Menu

sábado, 11 de outubro de 2014

Eco


Respirar o ar da solidão
Nem sempre é um peso intranquilo,
Um penar para o coração,
Prestes a cometer algum vacilo.

Nas quatro paredes do quarto,
O eco é meu amigo.
De minha presença nunca me farto;
Apenas um bom livro comigo.

O barulho lá fora é alto.
Buzinas, ruídos das bocas falando...
O céu adquire tons de azul cobalto
E na janela observo as pessoas passando.

Ouço meus tantos pensamentos,
Tento organizá-los de forma sistematizada.
Somente não possuo muito talento
Quando o quesito é ser amada.

Estar só é um privilégio
Em tempos que todos mascaram.
Num bar, vozes vazias recheadas de tédio
Refletem almas que se decepcionaram.

Viver só é um estado de espírito
Em tempos que todos disfarçam tal condição.
Na rua, o poeta culpa seu eu-lírico,
Enquanto, na parada, aguardo a próxima condução.

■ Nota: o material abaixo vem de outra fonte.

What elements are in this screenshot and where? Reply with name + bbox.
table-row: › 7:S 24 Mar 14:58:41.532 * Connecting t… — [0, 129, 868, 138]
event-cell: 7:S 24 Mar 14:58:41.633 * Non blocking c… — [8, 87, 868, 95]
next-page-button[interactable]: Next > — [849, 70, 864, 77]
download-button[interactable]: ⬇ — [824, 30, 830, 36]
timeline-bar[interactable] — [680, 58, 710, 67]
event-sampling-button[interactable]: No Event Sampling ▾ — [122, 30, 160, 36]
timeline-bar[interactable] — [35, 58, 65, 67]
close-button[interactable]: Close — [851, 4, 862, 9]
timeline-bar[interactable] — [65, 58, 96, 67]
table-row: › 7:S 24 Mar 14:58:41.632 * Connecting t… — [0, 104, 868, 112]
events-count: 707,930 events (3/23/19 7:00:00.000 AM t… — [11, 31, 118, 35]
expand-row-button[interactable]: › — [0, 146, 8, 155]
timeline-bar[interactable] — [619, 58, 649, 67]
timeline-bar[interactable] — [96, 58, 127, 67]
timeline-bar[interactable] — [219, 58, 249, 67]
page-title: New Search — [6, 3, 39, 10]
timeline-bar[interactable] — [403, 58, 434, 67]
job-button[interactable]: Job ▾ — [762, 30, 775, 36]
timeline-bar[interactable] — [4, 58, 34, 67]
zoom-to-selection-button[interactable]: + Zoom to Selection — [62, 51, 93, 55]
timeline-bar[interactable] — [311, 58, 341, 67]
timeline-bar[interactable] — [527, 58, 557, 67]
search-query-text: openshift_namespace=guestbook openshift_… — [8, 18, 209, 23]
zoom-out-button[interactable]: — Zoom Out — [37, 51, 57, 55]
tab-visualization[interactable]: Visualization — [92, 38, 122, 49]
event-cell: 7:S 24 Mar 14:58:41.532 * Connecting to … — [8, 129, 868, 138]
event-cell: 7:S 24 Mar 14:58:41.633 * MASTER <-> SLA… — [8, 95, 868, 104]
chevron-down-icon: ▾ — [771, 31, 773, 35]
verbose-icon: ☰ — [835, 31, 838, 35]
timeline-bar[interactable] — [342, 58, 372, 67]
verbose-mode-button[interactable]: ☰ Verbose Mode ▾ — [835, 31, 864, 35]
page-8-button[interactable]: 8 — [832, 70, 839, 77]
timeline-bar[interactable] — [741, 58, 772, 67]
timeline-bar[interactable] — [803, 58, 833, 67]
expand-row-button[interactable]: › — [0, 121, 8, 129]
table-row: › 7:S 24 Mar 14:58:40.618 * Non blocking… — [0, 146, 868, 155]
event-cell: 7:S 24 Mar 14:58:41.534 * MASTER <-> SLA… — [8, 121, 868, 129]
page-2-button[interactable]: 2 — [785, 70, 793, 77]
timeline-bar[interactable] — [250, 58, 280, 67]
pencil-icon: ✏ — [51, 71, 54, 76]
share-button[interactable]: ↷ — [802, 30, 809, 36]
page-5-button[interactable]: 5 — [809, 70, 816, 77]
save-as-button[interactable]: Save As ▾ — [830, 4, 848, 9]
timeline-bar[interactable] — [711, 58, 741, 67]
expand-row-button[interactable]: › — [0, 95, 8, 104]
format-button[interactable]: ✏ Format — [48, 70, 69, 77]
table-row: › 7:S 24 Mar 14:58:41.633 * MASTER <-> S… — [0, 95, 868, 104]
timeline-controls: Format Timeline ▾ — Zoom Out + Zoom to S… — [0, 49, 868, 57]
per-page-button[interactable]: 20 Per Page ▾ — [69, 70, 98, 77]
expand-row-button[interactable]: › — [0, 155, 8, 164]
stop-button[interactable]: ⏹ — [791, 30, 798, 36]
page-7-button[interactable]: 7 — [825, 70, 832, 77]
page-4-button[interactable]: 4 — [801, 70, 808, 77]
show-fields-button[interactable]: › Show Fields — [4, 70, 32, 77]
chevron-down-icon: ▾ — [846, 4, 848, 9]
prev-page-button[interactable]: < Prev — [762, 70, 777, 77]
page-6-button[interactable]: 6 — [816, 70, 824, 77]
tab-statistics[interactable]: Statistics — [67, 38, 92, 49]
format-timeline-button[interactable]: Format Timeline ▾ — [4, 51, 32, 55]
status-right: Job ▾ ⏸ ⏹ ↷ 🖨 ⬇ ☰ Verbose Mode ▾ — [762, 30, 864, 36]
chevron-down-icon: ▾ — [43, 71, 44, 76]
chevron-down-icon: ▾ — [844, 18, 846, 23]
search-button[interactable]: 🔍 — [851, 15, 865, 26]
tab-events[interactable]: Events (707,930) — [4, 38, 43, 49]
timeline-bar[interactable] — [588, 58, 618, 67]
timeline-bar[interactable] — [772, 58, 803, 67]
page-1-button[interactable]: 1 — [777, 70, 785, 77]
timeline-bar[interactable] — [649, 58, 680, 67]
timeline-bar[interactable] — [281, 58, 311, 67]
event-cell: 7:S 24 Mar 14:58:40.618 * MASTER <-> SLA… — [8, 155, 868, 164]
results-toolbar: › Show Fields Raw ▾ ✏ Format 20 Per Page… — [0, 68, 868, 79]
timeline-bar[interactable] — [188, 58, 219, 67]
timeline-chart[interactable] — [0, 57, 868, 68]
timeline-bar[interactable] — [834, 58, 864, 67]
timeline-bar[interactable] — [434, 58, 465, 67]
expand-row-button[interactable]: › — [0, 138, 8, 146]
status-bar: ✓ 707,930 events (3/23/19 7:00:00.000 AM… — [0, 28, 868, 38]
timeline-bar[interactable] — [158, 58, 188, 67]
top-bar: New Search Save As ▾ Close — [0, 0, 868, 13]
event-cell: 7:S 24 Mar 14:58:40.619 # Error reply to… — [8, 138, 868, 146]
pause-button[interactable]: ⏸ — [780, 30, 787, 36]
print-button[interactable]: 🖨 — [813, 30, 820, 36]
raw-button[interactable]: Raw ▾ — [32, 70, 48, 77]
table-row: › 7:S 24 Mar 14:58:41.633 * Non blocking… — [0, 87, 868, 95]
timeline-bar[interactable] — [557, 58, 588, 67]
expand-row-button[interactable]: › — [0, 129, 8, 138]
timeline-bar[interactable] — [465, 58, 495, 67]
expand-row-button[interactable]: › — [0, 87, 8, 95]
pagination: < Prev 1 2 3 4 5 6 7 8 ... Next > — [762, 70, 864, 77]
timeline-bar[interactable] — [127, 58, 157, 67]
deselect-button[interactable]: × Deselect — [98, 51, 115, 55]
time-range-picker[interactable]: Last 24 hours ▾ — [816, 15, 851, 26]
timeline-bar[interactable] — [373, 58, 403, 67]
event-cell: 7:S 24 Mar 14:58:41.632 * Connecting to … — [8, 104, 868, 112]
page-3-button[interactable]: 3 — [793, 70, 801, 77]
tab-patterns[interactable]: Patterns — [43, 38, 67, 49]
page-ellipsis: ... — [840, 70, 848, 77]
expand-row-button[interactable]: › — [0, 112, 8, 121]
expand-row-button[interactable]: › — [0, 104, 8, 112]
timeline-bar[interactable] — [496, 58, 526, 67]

Terminei o livro e gostei do enredo.
Busco um novo alvo na vasta estante.
Do som do silêncio não tenho medo:
De mim mesma, sou ótima acompanhante.

sexta-feira, 3 de outubro de 2014

Bilhete único



Amar é desafogar a mala
para na mão caber a bagagem.
Amar é dizer que vou deixar de amá-la
para deixá-la seguir viagem.
Amar é devorar a dor que cala
para que a despedida peça passagem.

domingo, 21 de setembro de 2014

Aperte o Play



Pra caber
tudo que eu quero lhe dizer 
talvez fosse preciso um LP: 
lado A e lado B. 
Cada faixa, um apelo 
pra reaver o teu apego 
e ouvir até arranhar 
enquanto se faz a faxina 
ou no juke box de um bar; 
um disco de platina... 
O Faustão iria entregar. 
Talvez nem isso fosse o bastante: 
amor não se limita a uma estante, 
nem se eu gravasse um The Best Of... 
Haveria você em cada estrofe, 
totalizando mais de mil... 
Não serviria nem um daqueles CDs Perfil: 
o que sinto não se resume a nenhum vinil.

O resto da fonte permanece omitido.